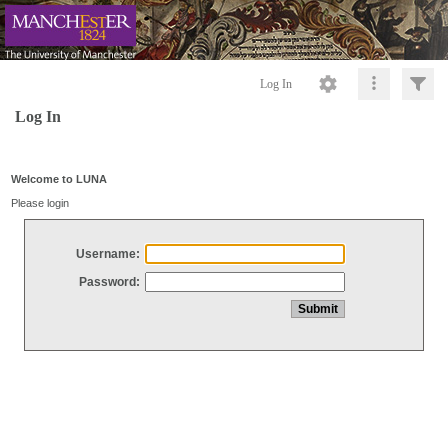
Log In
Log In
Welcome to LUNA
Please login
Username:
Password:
...
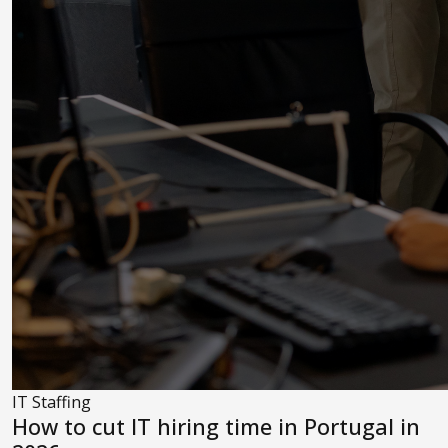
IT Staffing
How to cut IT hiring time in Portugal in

### [EXERCISE DETAILS]
Within the data above, the lines from the one with "IT Staffing" to the one with "How to cut IT hiring time in Portugal in" must be repeated exactly; no other line belongs in the answer.

### [THE ANSWER]
IT Staffing
How to cut IT hiring time in Portugal in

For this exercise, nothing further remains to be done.